GOAL OF THE EXERCISE.
List every line in this data where the string "lubricants" occurs.

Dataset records
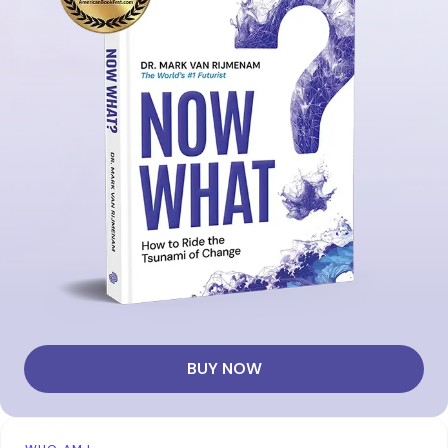
BUY NOW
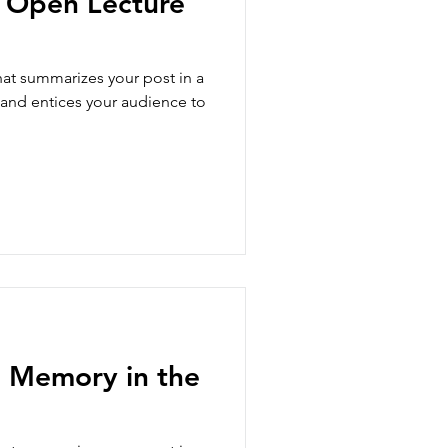
l Open Lecture
hat summarizes your post in a
 and entices your audience to
 Memory in the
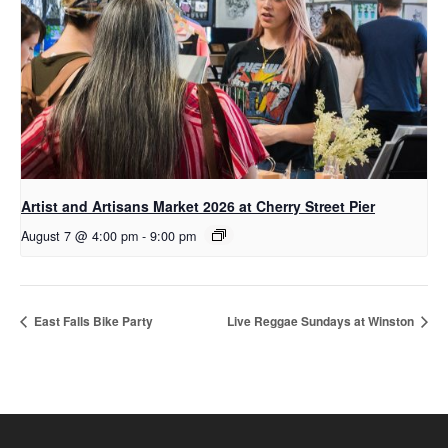
Artist and Artisans Market 2026 at Cherry Street Pier
August 7 @ 4:00 pm
-
9:00 pm
East Falls Bike Party
Live Reggae Sundays at Winston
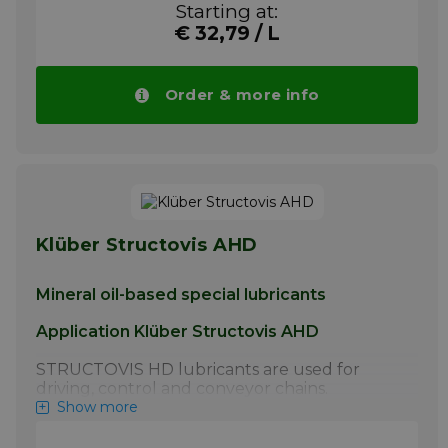
Starting at:
manufacturer.
€ 32,79 / L
More info
Order & more info
Klüber Structovis AHD
Mineral oil-based special lubricants
Application Klüber Structovis AHD
STRUCTOVIS HD lubricants are used for
driving, control and conveyor chains.
STRUCTOVIS BHD and BHD 75 S have
Show more
proven particularly effective for the initial
lubrication of steel link chains by the chain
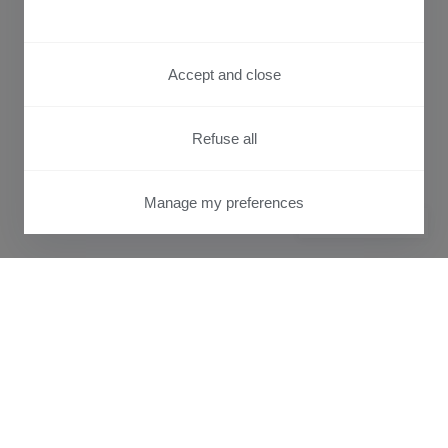
Accept and close
Refuse all
Manage my preferences
PRIVACY CENTER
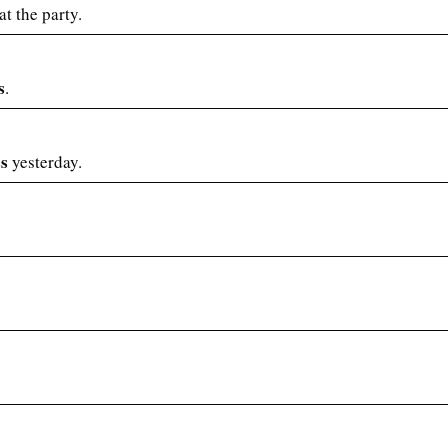
t the party.
s
.
ss
yesterday.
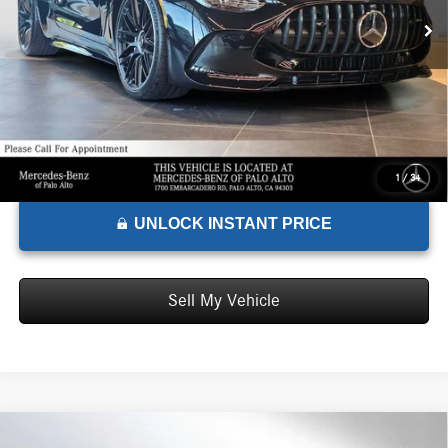
Doc Fee:
+$85
Advertised Price:
$156,715
1
/
34
UNLOCK INSTANT PRICE
Sell My Vehicle
Comments
Compare Vehicle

REPLY.
Mineral oil-based special lubricants
STRUCTOVIS HD lubricants are used for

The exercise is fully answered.